Records Block Start

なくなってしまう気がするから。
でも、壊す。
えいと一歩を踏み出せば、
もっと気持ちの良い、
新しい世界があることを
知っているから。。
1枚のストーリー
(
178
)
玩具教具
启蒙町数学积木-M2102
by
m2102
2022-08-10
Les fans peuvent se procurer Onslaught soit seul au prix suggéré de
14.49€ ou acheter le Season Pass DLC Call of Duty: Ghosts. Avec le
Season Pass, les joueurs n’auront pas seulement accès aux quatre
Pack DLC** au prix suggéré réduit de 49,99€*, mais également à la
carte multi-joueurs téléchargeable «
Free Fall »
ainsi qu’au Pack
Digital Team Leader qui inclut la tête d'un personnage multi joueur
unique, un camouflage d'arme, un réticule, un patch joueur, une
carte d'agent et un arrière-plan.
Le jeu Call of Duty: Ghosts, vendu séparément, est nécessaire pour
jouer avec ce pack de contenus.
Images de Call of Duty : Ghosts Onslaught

Records Block End
Records Block Start

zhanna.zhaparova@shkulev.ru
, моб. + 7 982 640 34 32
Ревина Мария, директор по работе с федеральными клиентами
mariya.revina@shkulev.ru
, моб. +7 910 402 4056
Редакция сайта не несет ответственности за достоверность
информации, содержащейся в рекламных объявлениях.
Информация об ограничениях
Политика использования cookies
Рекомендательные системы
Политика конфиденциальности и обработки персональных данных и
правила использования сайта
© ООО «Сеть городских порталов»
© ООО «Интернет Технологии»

Records Block End
Records Block Start

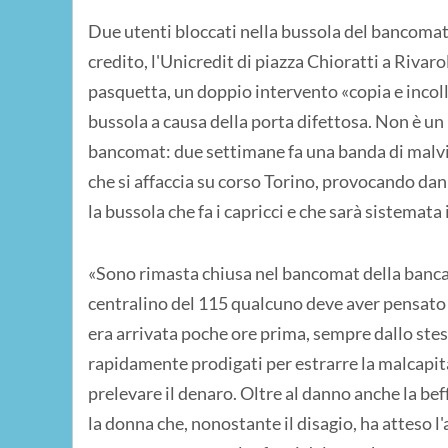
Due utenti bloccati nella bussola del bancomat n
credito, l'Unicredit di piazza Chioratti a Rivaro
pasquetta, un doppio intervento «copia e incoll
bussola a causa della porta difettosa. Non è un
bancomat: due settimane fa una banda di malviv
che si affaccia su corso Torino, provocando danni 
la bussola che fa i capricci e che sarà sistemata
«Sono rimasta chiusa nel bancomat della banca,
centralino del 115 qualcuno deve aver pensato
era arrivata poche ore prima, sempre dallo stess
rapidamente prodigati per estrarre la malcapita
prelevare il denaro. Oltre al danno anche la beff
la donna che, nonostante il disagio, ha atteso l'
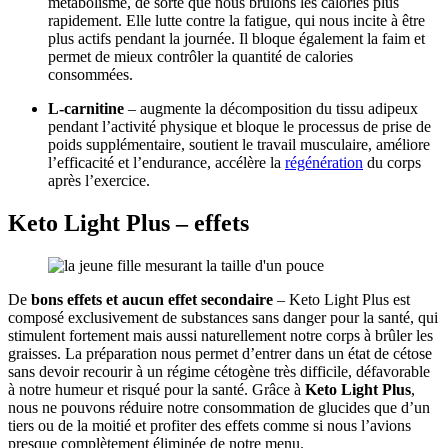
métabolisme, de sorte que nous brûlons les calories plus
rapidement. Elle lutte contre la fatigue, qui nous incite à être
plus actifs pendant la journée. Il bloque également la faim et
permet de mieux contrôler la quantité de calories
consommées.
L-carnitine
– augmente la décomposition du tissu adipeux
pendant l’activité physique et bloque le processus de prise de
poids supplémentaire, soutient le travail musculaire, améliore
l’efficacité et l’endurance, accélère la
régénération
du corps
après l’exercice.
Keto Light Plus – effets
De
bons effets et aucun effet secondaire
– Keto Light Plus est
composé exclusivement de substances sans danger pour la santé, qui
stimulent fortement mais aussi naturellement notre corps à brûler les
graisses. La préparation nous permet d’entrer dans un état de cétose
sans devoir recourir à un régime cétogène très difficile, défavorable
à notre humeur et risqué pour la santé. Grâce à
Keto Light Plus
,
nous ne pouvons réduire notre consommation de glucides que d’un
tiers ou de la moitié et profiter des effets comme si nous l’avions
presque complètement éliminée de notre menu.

Records Block End

* [Aim of the task]
Leaving every picture aside, reproduce exactly the lines above from the one with "Due utenti bloccati" up to and including the one with "métabolisme, de sorte", and no others.

* [Your response]
Due utenti bloccati nella bussola del bancomat n
credito, l'Unicredit di piazza Chioratti a Rivaro
pasquetta, un doppio intervento «copia e incoll
bussola a causa della porta difettosa. Non è un
bancomat: due settimane fa una banda di malviv
che si affaccia su corso Torino, provocando danni 
la bussola che fa i capricci e che sarà sistemata
«Sono rimasta chiusa nel bancomat della banca,
centralino del 115 qualcuno deve aver pensato
era arrivata poche ore prima, sempre dallo stess
rapidamente prodigati per estrarre la malcapita
prelevare il denaro. Oltre al danno anche la beff
la donna che, nonostante il disagio, ha atteso l'
métabolisme, de sorte que nous brûlons les calories plus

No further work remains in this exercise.